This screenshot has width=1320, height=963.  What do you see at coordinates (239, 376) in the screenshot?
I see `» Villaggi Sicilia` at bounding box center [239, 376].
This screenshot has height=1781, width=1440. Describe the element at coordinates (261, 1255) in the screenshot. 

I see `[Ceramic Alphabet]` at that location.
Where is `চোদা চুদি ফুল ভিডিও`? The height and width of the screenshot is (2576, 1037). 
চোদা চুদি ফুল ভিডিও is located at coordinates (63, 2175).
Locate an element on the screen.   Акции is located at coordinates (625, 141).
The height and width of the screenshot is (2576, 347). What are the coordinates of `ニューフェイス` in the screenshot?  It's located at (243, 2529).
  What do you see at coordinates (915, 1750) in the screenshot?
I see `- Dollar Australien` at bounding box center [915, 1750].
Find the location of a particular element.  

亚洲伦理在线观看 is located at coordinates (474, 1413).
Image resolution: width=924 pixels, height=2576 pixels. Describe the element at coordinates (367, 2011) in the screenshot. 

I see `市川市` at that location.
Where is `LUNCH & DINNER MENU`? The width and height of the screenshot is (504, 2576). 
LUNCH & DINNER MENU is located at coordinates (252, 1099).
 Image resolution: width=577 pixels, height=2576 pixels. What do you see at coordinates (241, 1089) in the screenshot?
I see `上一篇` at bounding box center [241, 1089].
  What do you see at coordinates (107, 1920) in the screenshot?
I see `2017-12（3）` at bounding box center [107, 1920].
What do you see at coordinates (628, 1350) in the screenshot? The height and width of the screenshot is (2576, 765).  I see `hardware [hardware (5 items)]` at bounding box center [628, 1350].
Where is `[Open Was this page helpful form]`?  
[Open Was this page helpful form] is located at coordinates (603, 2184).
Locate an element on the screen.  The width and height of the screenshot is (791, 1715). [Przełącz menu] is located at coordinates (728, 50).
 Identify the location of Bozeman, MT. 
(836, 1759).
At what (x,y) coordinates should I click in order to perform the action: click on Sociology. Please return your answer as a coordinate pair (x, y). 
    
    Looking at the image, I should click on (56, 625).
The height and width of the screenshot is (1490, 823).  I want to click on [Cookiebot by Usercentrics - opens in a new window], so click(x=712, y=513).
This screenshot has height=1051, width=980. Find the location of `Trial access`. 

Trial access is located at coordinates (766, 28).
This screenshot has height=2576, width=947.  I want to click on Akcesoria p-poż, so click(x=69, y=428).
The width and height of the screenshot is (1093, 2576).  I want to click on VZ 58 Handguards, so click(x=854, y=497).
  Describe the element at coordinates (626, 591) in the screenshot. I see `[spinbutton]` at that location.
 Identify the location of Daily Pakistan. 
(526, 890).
--*--
# TASK INSTRUCTIONS
I need all of the records above retyped exactly, please.

# RESPONSE FOR THIS EXERCISE
This screenshot has width=1320, height=963.  What do you see at coordinates (239, 376) in the screenshot?
I see `» Villaggi Sicilia` at bounding box center [239, 376].
This screenshot has height=1781, width=1440. Describe the element at coordinates (261, 1255) in the screenshot. 

I see `[Ceramic Alphabet]` at that location.
Where is `চোদা চুদি ফুল ভিডিও`? The height and width of the screenshot is (2576, 1037). 
চোদা চুদি ফুল ভিডিও is located at coordinates (63, 2175).
Locate an element on the screen.   Акции is located at coordinates (625, 141).
The height and width of the screenshot is (2576, 347). What are the coordinates of `ニューフェイス` in the screenshot?  It's located at (243, 2529).
  What do you see at coordinates (915, 1750) in the screenshot?
I see `- Dollar Australien` at bounding box center [915, 1750].
Find the location of a particular element.  

亚洲伦理在线观看 is located at coordinates (474, 1413).
Image resolution: width=924 pixels, height=2576 pixels. Describe the element at coordinates (367, 2011) in the screenshot. 

I see `市川市` at that location.
Where is `LUNCH & DINNER MENU`? The width and height of the screenshot is (504, 2576). 
LUNCH & DINNER MENU is located at coordinates (252, 1099).
 Image resolution: width=577 pixels, height=2576 pixels. What do you see at coordinates (241, 1089) in the screenshot?
I see `上一篇` at bounding box center [241, 1089].
  What do you see at coordinates (107, 1920) in the screenshot?
I see `2017-12（3）` at bounding box center [107, 1920].
What do you see at coordinates (628, 1350) in the screenshot? The height and width of the screenshot is (2576, 765).  I see `hardware [hardware (5 items)]` at bounding box center [628, 1350].
Where is `[Open Was this page helpful form]`?  
[Open Was this page helpful form] is located at coordinates (603, 2184).
Locate an element on the screen.  The width and height of the screenshot is (791, 1715). [Przełącz menu] is located at coordinates (728, 50).
 Identify the location of Bozeman, MT. 
(836, 1759).
At what (x,y) coordinates should I click in order to perform the action: click on Sociology. Please return your answer as a coordinate pair (x, y). 
    
    Looking at the image, I should click on (56, 625).
The height and width of the screenshot is (1490, 823).  I want to click on [Cookiebot by Usercentrics - opens in a new window], so click(x=712, y=513).
This screenshot has height=1051, width=980. Find the location of `Trial access`. 

Trial access is located at coordinates (766, 28).
This screenshot has height=2576, width=947.  I want to click on Akcesoria p-poż, so click(x=69, y=428).
The width and height of the screenshot is (1093, 2576).  I want to click on VZ 58 Handguards, so click(x=854, y=497).
  Describe the element at coordinates (626, 591) in the screenshot. I see `[spinbutton]` at that location.
 Identify the location of Daily Pakistan. 
(526, 890).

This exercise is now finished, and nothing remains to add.